* [TASK OBJECTIVE] Where does the word "June" appear in the data? Copy every line that holds it.

* [DATA FOR ANALYSIS]
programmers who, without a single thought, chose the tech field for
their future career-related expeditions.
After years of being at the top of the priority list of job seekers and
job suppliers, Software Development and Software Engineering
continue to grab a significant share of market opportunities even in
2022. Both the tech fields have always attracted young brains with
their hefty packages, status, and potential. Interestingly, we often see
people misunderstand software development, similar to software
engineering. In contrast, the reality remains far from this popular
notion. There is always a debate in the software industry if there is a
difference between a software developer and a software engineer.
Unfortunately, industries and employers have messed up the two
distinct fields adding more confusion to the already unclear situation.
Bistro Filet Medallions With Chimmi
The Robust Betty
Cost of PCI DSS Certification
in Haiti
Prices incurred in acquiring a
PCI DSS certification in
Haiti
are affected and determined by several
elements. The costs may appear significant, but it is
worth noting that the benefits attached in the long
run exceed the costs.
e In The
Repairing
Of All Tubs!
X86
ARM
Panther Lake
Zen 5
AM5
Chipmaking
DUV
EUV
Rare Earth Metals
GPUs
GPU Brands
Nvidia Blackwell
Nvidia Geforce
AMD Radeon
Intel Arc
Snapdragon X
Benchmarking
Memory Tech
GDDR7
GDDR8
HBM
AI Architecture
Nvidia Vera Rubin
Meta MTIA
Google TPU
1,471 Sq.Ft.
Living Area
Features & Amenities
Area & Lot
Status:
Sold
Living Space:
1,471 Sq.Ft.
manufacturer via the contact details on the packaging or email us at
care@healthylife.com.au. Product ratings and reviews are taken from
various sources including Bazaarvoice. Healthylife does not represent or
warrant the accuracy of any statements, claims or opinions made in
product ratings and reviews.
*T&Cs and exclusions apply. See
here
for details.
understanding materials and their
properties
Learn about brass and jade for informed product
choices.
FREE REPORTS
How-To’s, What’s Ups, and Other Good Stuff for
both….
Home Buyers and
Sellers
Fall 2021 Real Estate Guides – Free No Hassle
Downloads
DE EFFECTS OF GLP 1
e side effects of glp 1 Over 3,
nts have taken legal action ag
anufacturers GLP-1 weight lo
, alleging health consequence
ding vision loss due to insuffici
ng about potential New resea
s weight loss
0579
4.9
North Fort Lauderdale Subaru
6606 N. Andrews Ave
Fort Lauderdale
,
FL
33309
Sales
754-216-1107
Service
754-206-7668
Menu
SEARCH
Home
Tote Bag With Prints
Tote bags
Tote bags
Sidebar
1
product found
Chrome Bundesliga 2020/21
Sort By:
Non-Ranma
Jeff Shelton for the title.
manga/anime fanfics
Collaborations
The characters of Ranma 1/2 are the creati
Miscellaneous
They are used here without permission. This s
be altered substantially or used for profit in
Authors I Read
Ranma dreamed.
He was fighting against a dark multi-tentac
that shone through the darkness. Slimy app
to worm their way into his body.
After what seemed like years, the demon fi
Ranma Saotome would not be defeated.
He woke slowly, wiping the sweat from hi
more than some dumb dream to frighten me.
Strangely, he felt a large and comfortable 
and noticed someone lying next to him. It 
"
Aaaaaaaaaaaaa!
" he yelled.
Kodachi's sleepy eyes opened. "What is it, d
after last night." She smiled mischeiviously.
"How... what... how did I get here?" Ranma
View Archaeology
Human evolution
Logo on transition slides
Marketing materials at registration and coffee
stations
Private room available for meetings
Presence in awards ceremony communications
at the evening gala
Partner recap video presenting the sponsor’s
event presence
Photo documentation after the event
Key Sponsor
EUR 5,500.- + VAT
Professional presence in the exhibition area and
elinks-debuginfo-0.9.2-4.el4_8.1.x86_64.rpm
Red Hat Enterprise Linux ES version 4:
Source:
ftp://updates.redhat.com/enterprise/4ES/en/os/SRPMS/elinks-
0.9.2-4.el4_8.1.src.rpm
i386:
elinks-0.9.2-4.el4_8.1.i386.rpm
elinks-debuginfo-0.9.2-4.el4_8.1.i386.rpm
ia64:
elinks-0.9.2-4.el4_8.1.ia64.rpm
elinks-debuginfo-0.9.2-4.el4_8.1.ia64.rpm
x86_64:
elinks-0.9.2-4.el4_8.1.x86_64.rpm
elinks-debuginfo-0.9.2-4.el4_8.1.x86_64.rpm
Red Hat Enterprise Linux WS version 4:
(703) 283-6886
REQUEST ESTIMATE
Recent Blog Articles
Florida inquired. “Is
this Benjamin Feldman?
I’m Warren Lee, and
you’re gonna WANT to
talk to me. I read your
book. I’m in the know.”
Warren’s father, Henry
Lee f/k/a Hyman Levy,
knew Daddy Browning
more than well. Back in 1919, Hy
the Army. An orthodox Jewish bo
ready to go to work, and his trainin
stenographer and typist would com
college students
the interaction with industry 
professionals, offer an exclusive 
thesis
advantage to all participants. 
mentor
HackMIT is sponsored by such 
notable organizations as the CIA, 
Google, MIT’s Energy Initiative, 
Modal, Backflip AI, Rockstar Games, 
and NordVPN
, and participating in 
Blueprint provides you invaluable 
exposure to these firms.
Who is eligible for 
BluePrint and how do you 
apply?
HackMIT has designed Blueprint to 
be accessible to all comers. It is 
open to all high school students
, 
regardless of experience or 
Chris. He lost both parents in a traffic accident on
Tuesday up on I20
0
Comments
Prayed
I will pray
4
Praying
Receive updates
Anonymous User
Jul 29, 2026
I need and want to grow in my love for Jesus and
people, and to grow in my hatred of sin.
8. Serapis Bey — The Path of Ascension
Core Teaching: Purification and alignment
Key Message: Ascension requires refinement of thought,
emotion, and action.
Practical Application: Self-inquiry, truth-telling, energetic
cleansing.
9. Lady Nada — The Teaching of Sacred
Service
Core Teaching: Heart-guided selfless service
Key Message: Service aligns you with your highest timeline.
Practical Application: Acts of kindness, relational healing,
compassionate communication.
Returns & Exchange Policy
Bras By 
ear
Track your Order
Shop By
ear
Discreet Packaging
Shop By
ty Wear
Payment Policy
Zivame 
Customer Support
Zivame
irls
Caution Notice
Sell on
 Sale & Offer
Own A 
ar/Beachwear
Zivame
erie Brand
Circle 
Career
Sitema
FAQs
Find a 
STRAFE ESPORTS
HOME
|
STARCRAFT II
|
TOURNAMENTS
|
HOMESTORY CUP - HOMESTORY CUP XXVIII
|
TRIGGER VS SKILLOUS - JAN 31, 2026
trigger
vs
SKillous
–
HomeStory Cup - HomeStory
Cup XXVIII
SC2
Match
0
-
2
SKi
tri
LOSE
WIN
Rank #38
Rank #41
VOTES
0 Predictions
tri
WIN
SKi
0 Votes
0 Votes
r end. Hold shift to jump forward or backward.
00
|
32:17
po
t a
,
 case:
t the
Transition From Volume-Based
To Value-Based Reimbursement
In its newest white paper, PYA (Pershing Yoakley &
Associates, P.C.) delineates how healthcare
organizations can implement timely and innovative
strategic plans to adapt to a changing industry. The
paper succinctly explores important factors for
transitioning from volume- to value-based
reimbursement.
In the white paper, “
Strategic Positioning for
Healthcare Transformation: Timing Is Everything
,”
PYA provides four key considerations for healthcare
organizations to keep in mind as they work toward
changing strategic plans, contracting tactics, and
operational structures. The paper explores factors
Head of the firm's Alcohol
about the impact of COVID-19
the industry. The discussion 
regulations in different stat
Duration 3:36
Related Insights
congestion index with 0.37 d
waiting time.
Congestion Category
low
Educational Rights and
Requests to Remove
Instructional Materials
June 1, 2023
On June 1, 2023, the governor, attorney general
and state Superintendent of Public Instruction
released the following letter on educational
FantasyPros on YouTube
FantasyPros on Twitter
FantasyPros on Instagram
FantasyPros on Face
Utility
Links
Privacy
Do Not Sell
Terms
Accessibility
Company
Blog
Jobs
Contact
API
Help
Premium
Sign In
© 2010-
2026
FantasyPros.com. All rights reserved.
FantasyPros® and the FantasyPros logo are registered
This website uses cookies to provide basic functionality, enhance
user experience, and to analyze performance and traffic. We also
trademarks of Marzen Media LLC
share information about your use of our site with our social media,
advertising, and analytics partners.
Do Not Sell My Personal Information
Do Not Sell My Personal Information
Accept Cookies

* [PROBLEM SOLUTION]
June 1, 2023
On June 1, 2023, the governor, attorney general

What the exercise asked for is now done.